Patients and Methods
Transcriptome matrix datasets of normal muscle or skeletal tissues from the Genotype-Tissue Expression (GTEx) project and osteosarcoma specimen the National Cancer Institute’s (NCI) Therapeutically Applicable Research to Generate Effective Treatments (TARGET) database were used to identify pyroptosis-related genes (PRGs) associated with prognosis. The National Center for Biotechnology Information’s (NCBI) GSE21257 dataset was employed to validate the predictive value of the pyroptosis-related signature (PRS). Additionally, reverse transcription polymerase chain reaction (RT-qPCR) experiment was performed in normal and osteosarcoma cell lines.
Results
The study identified 18 differentially expressed PRGs (DEPRGs) between normal muscle or skeletal tissues and tumor samples. Multiple machine learning techniques were used to select PRGs, resulting in the identification of four hub PRGs. A PRS-score was calculated for each sample based on the expression of these four hub PRGs, and samples were categorized into low and high PRS-score level groups. It was confirmed that metastatic status and PRS-score level are independent prognostic predictors. A nomogram model for predicting OS of osteosarcoma patients was constructed. Single-cell RNA-sequencing data display the expression patterns of the hub PRGs. RT-qPCR data results were found to be consistent with the differential expression analysis performed on TARGET and GTEx samples.
Conclusion
The study developed a novel pyroptosis-related gene signature that can stratify pediatric and young adult osteosarcoma patients into different risk groups, thus predicting their response to immunotherapy and chemotherapy.
Data Sharing Statement
The datasets supporting the conclusions of this article are available in the following database: GDC portal (https://portal.gdc.cancer.gov/); the GTEx portal (https://gtexportal.org/home/); and the GEO database (https://www.ncbi.nlm.nih.gov/geo).
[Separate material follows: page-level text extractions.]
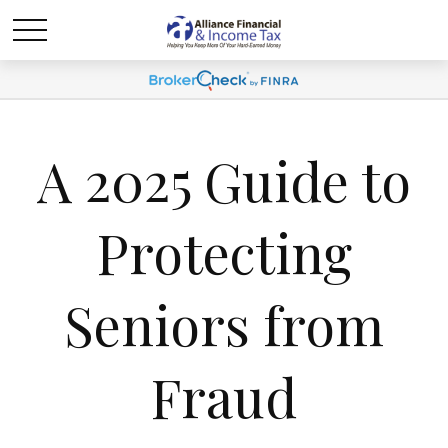
A 2025 Guide to
Protecting
Seniors from
Fraud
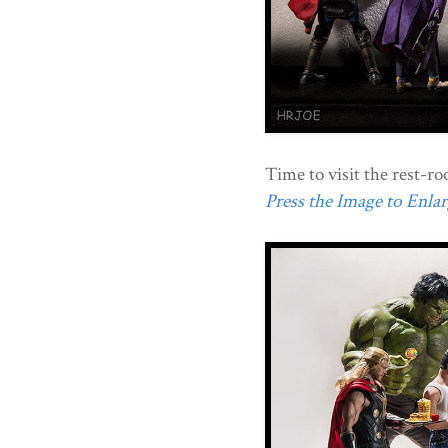
Time to visit the rest-r
Press the Image to Enlarg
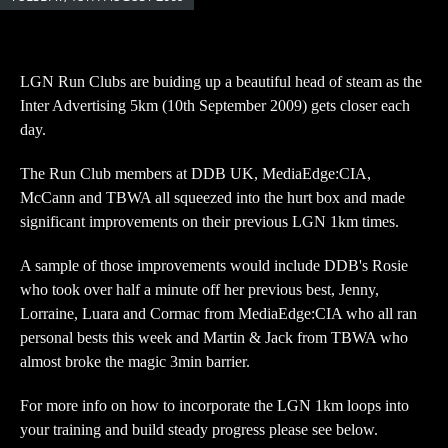
LGN Run Clubs are buiding up a beautiful head of steam as the
Inter Advertising 5km (10th September 2009) gets closer each
day.
The Run Club members at DDB UK, MediaEdge:CIA,
McCann and TBWA all squeezed into the hurt box and made
significant improvements on their previous LGN 1km times.
A sample of those improvements would include DDB's Rosie
who took over half a minute off her previous best, Jenny,
Lorraine, Luara and Cormac from MediaEdge:CIA who all ran
personal bests this week and Martin & Jack from TBWA who
almost broke the magic 3min barrier.
For more info on how to incorporate the LGN 1km loops into
your training and build steady progress please see below.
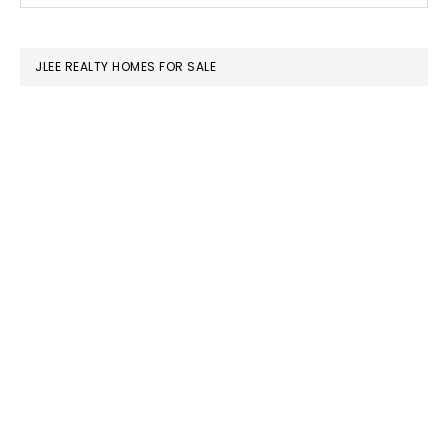
SIDEBAR
website
JLEE REALTY HOMES FOR SALE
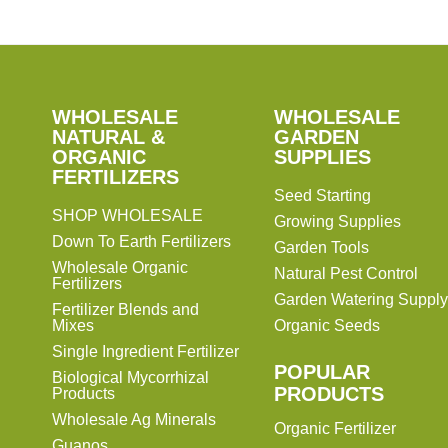
SHOP
WHOLESALE
WHOLESALE
WHOLESALE
WHOLESALE
GARDEN
NATURAL &
GARDEN
ORGANIC
SUPPLIES
SUPPLIES
FERTILIZERS
Seed Starting
SHOP WHOLESALE
Growing Supplies
Down To Earth Fertilizers
Garden Tools
Wholesale Organic
Natural Pest Control
Fertilizers
Garden Watering Supply
Fertilizer Blends and
Mixes
Organic Seeds
Single Ingredient Fertilizer
POPULAR
Biological Mycorrhizal
PRODUCTS
Products
Wholesale Ag Minerals
Organic Fertilizer
Guanos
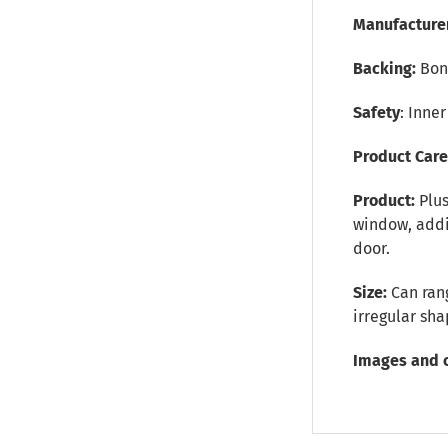
Manufacture
Backing:
Bon
Safety
: Inne
Product Car
Product:
Plu
window, addit
door.
Size:
Can rang
irregular sh
Images and 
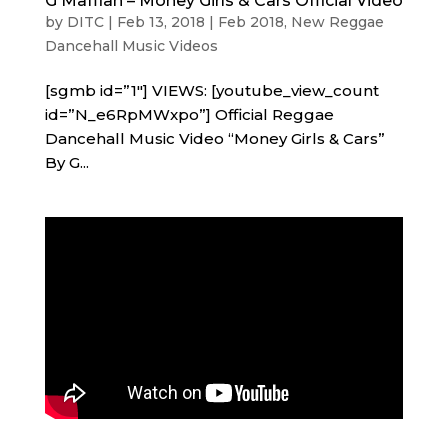
G Maffiah – Money Girls & Cars Official Video
by
DITC
|
Feb 13, 2018
|
Feb 2018
,
New Reggae
Dancehall Music Videos
[sgmb id=”1″] VIEWS: [youtube_view_count
id=”N_e6RpMWxpo”] Official Reggae
Dancehall Music Video “Money Girls & Cars”
By G...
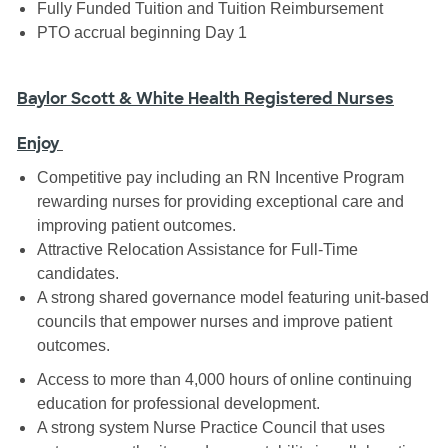
Fully Funded Tuition and Tuition Reimbursement
PTO accrual beginning Day 1
Baylor Scott & White Health Registered Nurses
Enjoy
Competitive pay including an RN Incentive Program
rewarding nurses for providing exceptional care and
improving patient outcomes.
Attractive Relocation Assistance for Full-Time
candidates.
A strong shared governance model featuring unit-based
councils that empower nurses and improve patient
outcomes.
Access to more than 4,000 hours of online continuing
education for professional development.
A strong system Nurse Practice Council that uses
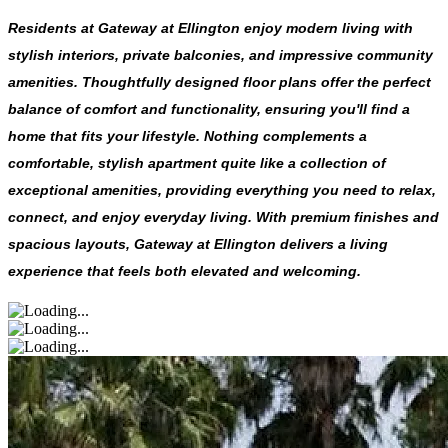
Residents at Gateway at Ellington enjoy modern living with
stylish interiors, private balconies, and impressive community
amenities. Thoughtfully designed floor plans offer the perfect
balance of comfort and functionality, ensuring you'll find a
home that fits your lifestyle. Nothing complements a
comfortable, stylish apartment quite like a collection of
exceptional amenities, providing everything you need to relax,
connect, and enjoy everyday living. With premium finishes and
spacious layouts, Gateway at Ellington delivers a living
experience that feels both elevated and welcoming.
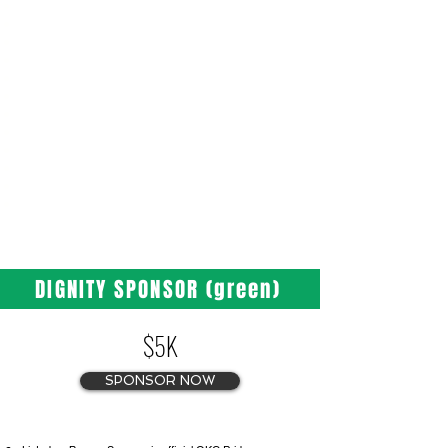
Listed as Silver Sponsor in official OKC Pride
press releases
One (1) half page ad in the 2026 OKC Pride on 39th
Pride Guide
Two (2) Festival Banner placements
Logo placement on OKC Pride website and social media
Logo placement on OKC Pride Festival T-Shirt
Three (3) VIP Stage Viewing Area Tickets
Three (3) VIP Parade Tickets with Hosted Bar
Access Included
Special Recognition and Thank You in
Newsletter
DIGNITY SPONSOR (green)
$5K
SPONSOR NOW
R code scripts for the downstream analysis of the datasets: GTEx, TARGET-Osteosarcoma, GSE21257, and GSE162454, and the data generated during this study are available from the corresponding author on reasonable request.
Ethics Approval
The study was conducted according to the guidelines of the Declaration of Helsinki and approved by the Ethics Committee of Shanxi Provincial People’s Hospital [Protocol Code (2023) Sheng Yike Lun Shen Zi No. 457 of 28 January 2023].
Acknowledgments
We would like to thank the TARGET program, the GTEx project, and the GEO database for their free use.
Disclosure
The authors report no conflicts of interest in this work.